Perché «magari lo studente prende un fermoimmagine con la tua faccia e ci disegna le corna» (invero una temibile prospettiva); perché «devi uscire dalla tua comfort zone, su Kant non ti fregano, lo sai bene, sono vent’anni che lo ripeti, con nuove didattiche devi imparare nuove cose»; perché hanno incubi come la poca riservatezza del link della lezione, «sai che rischio, se lo passeranno e mezza città si accalcherà davanti alla mia ora su Carlo V»; per «una forma di neoluddismo: pensano che i video delle lezioni finiscano su YouPorn»; e soprattutto perché «la parola chiave del docente è “mansionario”: non voglio perdere un minuto a fare una cosa che non mi compete».

Quello che accomuna tutti gli adulti, docenti e genitori, è il nascondersi dietro ai ragazzini: lo diciamo per loro, mica per noi.
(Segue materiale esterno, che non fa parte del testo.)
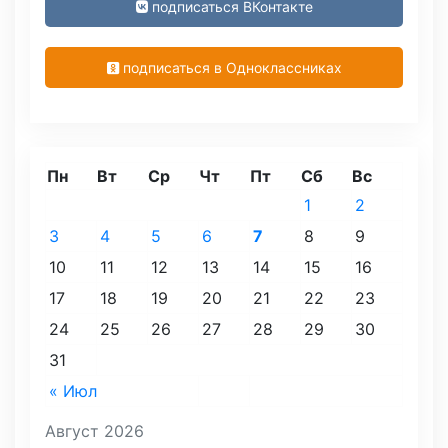
подписаться ВКонтакте
подписаться в Одноклассниках
Пн
Вт
Ср
Чт
Пт
Сб
Вс
1
2
3
4
5
6
7
8
9
10
11
12
13
14
15
16
17
18
19
20
21
22
23
24
25
26
27
28
29
30
31
« Июл
Август 2026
Per loro privati della socialità, della presenza, dei limoni all’intervallo e delle sigarette nei cessi. È per i piccini che una minoranza dei grandi lunedì a Milano andrà sotto al palazzo della Regione a urlare contro Fontana, colpevole d’aver messo i licei lombardi in didattica a distanza.

Eppure una ragione sensata c’è, spiega un adulto di quelli che non andranno a urlare perché lunedì staranno facendo didattica a distanza: «Nessuno ci smena se chiudono le scuole. Se chiudi le fabbriche o i ristoranti crei un problema economico, ma nessuno sa se i ragazzi a studiare così avranno problemi diversi da chi è andato in classe. Lo sapremo tra vent’anni, forse».